Khassan Zhunidovich Baiev (Хасан Жунидович Баиев; born 4 April 1963) is a Russian-American surgeon of Chechen origin who performed numerous operations under critical conditions during the Second Chechen War. He is mostly known as author of two memoirs, The Oath: A Surgeon Under Fire and Grief of My Heart: Memoirs of a Chechen Surgeon.

==Early life and education==
Khassan Baiev was born as a fraternal twin in Alkhan-Kala, a suburb of Grozny, in April 1963. His father, a herbalist by profession, served in the Soviet Red Army and was wounded during World War II, but was deported to Kazakhstan as a result of the forced deportations of most Chechens to Central Asia in February 1944. Baiev's parents would return in 1959 after Nikita Khrushchev allowed for the Chechens to return home during the de-Stalinization campaign.
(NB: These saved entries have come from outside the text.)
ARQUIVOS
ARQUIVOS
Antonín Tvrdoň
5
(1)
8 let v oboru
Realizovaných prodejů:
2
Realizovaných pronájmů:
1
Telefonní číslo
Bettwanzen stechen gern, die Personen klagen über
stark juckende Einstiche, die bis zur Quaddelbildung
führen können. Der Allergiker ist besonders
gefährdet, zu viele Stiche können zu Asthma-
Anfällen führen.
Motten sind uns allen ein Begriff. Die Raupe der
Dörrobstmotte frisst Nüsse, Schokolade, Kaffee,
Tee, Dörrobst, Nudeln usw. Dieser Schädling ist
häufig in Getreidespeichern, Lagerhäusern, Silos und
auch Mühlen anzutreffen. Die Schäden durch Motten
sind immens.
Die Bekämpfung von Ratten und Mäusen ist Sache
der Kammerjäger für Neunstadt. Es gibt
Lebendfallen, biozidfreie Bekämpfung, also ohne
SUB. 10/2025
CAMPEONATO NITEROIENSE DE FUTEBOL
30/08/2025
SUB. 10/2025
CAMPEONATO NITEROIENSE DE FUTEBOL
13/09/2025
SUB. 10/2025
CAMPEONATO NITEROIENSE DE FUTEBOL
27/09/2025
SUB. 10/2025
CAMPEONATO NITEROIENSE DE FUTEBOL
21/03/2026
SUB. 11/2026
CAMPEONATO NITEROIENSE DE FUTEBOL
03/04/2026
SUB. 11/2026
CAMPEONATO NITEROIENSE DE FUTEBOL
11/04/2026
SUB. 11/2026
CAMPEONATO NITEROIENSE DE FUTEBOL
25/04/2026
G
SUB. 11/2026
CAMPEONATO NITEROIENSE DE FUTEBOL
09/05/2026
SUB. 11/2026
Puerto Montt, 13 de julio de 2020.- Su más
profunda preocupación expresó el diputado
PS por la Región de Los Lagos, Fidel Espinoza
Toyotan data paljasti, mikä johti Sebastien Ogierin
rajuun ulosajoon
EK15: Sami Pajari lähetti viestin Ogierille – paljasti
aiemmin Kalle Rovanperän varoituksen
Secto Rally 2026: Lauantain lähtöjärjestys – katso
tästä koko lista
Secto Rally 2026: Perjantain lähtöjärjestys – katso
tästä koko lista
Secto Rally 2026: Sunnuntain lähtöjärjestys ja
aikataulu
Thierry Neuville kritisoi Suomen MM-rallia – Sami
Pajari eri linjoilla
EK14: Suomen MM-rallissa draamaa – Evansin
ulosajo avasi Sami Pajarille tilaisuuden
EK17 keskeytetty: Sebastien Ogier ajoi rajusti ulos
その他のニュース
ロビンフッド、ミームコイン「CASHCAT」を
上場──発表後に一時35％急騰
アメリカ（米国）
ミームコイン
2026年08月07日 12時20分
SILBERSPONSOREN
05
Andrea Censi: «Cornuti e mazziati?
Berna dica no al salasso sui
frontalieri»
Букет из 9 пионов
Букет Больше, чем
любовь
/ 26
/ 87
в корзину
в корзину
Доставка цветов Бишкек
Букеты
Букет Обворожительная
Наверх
Plagued by frailty and illness growing up, Baiev took up martial arts to overcome his physical weaknesses – by late adolescence he was a black belt judoka who won national competitions and faced a promising career as a coach in the sports-oriented Soviet Union. However, Baiev desired to become a doctor, as his sisters were nurses and his father a herbalist, and in his words, "I always wanted to do something that would be of service to society." Baiev was accepted to the Krasnoyarsk Medical Institute in Siberia in 1980 and specialized in maxillofacial surgery.

==Career==
In 1985, Baiev graduated from medical school and started his specialist training. He returned to Chechnya in 1988 and became a successful plastic surgeon; and, in the early 1990s, he went to Moscow for additional training. He has said of his practice in Moscow:

"In Moscow, 75% of my patients were people who wanted facelifts and tummy tucks, while 25% were accident victims. People came from abroad—Sweden, Germany, Switzerland—for plastic surgery because we were offering such operations at a tenth of the cost in their countries. I could have stayed in Moscow, but by 1994 it was clear that war was going to break out, and I decided it was my duty to help my fellow Chechens."
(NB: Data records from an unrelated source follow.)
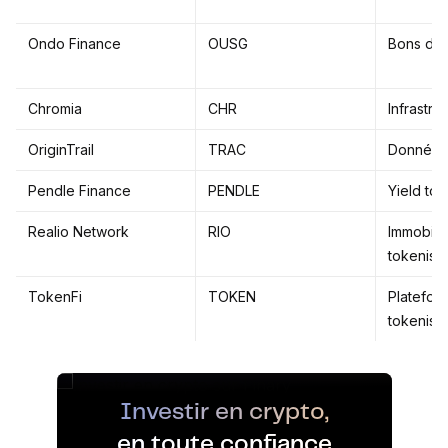
Ondo Finance
OUSG
Bons du 
Chromia
CHR
Infrastr
OriginTrail
TRAC
Données 
Pendle Finance
PENDLE
Yield tok
Realio Network
RIO
Immobilie
tokenisé
TokenFi
TOKEN
Platefor
tokenisa
Investir en crypto,
en toute confiance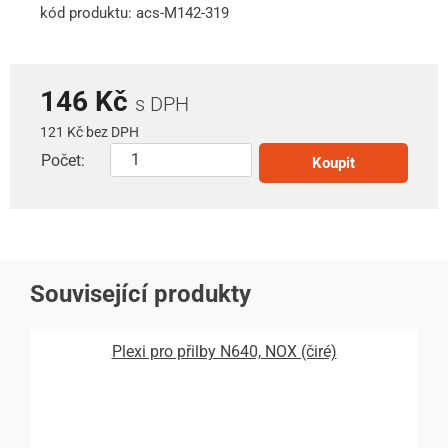
kód produktu: acs-M142-319
146 Kč
s DPH
121 Kč bez DPH
Počet:
Koupit
Související produkty
Plexi pro přilby N640, NOX (čiré)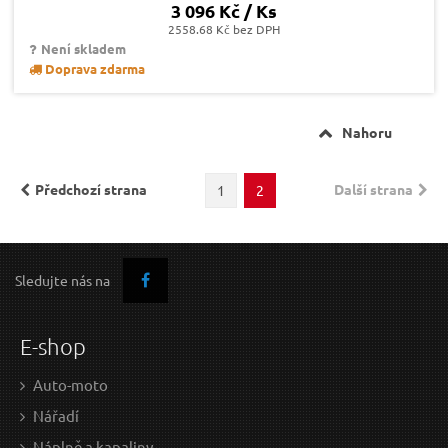
3 096 Kč / Ks
2558.68 Kč bez DPH
Není skladem
Doprava zdarma
Nahoru
Předchozí strana
Další strana
1
2
Sledujte nás na
E-shop
Auto-moto
Nářadí
Náplně a kapaliny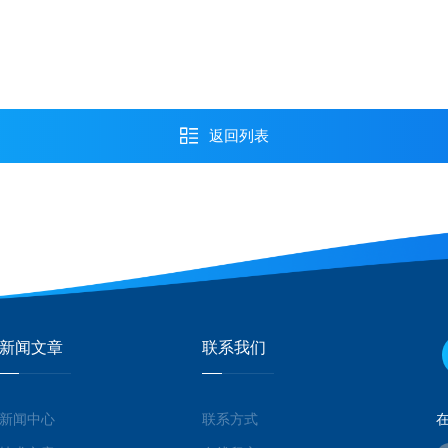
返回列表
新闻文章
联系我们
新闻中心
联系方式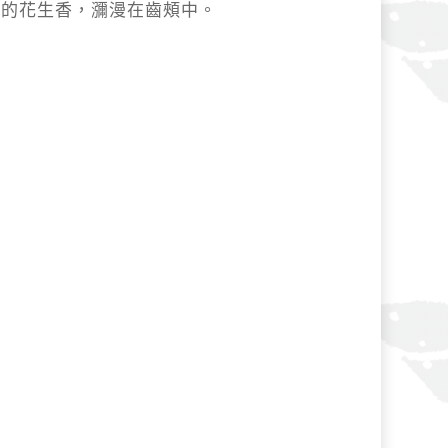
郁的花生香，瀰漫在齒頰中。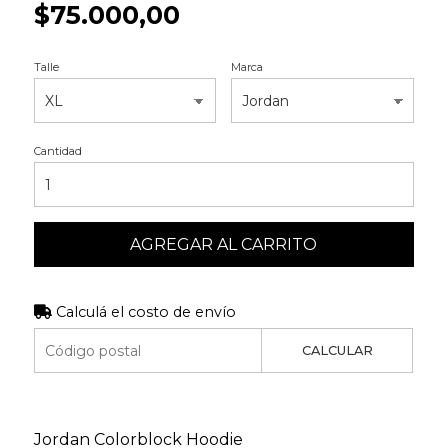
$75.000,00
Talle
Marca
Cantidad
AGREGAR AL CARRITO
Calculá el costo de envío
CALCULAR
Jordan Colorblock Hoodie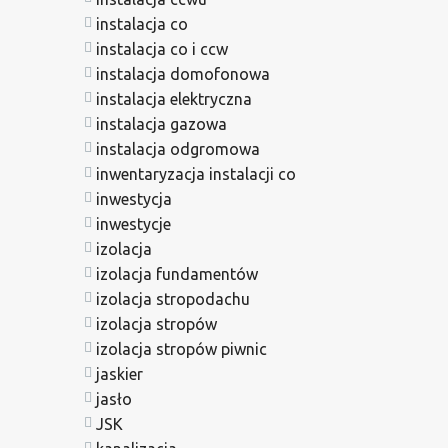
instalacja co
instalacja co i ccw
instalacja domofonowa
instalacja elektryczna
instalacja gazowa
instalacja odgromowa
inwentaryzacja instalacji co
inwestycja
inwestycje
izolacja
izolacja fundamentów
izolacja stropodachu
izolacja stropów
izolacja stropów piwnic
jaskier
jasło
JSK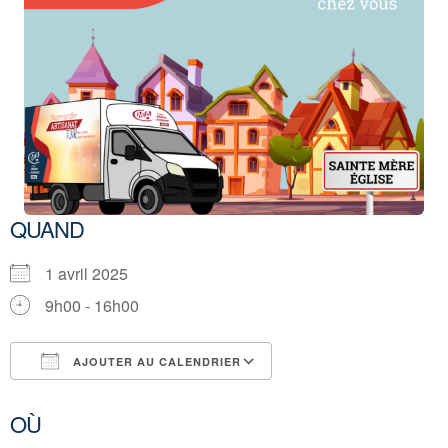
QUAND
1 avril 2025
9h00 - 16h00
AJOUTER AU CALENDRIER
Télécharger ICS
Calendrier Google
OÙ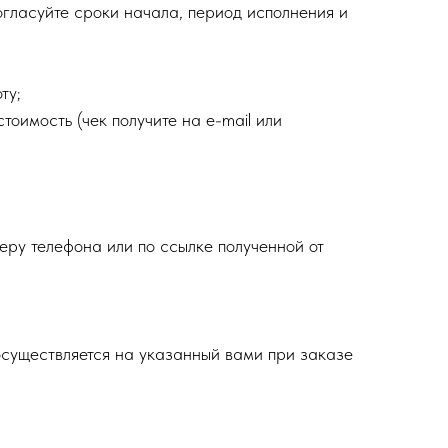
огласуйте сроки начала, период исполнения и
ту;
тоимость (чек получите на e-mail или
еру телефона или по ссылке полученной от
осуществляется на указанный вами при заказе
By 2000, Baiev was the single surgeon for nearly 80,000 residents near Grozny, the capital of Chechnya, and at one point during the conflict he performed 67 amputations and eight brain operations in a 48-hour period. His patients included the rebel leaders Shamil Basayev and Salman Raduyev. Both sides of the conflict saw Baiev's actions of treating the other side as treason and multiple death threats were made against him.
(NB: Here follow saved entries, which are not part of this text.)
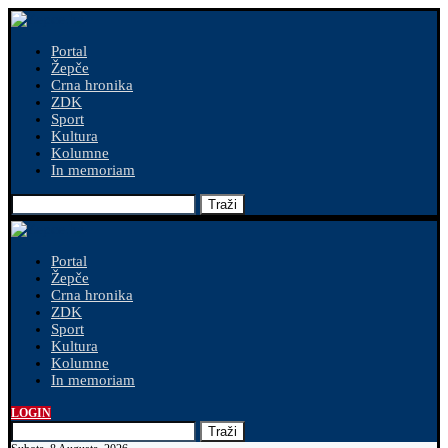
Portal
Žepče
Crna hronika
ZDK
Sport
Kultura
Kolumne
In memoriam
Traži
Portal
Žepče
Crna hronika
ZDK
Sport
Kultura
Kolumne
In memoriam
LOGIN
Traži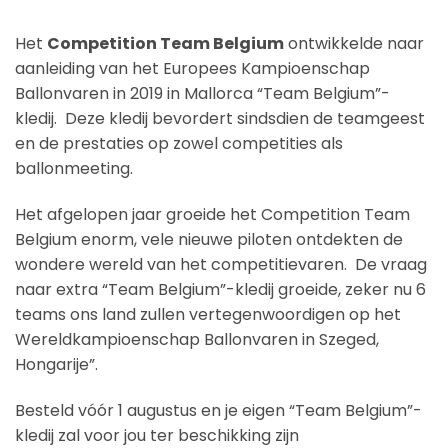
Het
Competition Team Belgium
ontwikkelde naar
aanleiding van het Europees Kampioenschap
Ballonvaren in 2019 in Mallorca “Team Belgium”-
kledij. Deze kledij bevordert sindsdien de teamgeest
en de prestaties op zowel competities als
ballonmeeting.
Het afgelopen jaar groeide het Competition Team
Belgium enorm, vele nieuwe piloten ontdekten de
wondere wereld van het competitievaren. De vraag
naar extra “Team Belgium”-kledij groeide, zeker nu 6
teams ons land zullen vertegenwoordigen op het
Wereldkampioenschap Ballonvaren in Szeged,
Hongarije”.
Besteld vóór 1 augustus en je eigen “Team Belgium”-
kledij zal voor jou ter beschikking zijn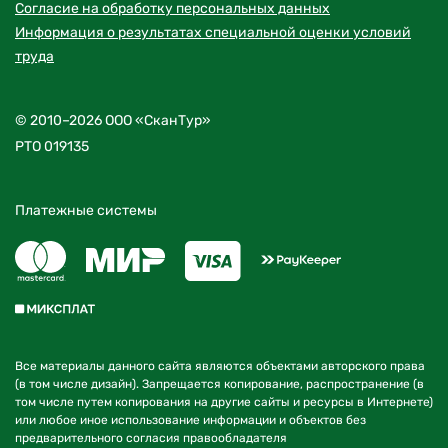
Согласие на обработку персональных данных
Информация о результатах специальной оценки условий
труда
© 2010–2026 ООО «СканТур»
РТО 019135
Платежные системы
Все материалы данного сайта являются объектами авторского права
(в том числе дизайн). Запрещается копирование, распространение (в
том числе путем копирования на другие сайты и ресурсы в Интернете)
или любое иное использование информации и объектов без
предварительного согласия правообладателя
Consequently, the human rights organization Physicians for Human Rights sponsored Baiev for political asylum in the United States during the Second Chechen War and Baiev flew to Washington, DC, in April 2000. After his family joined him in the U.S. ten months later, Baiev and his family have been living in Needham, Massachusetts. As of 2008, Dr. Khassan has been treating pediatric patients in Grozny, especially in deformations of the face and amputated limbs.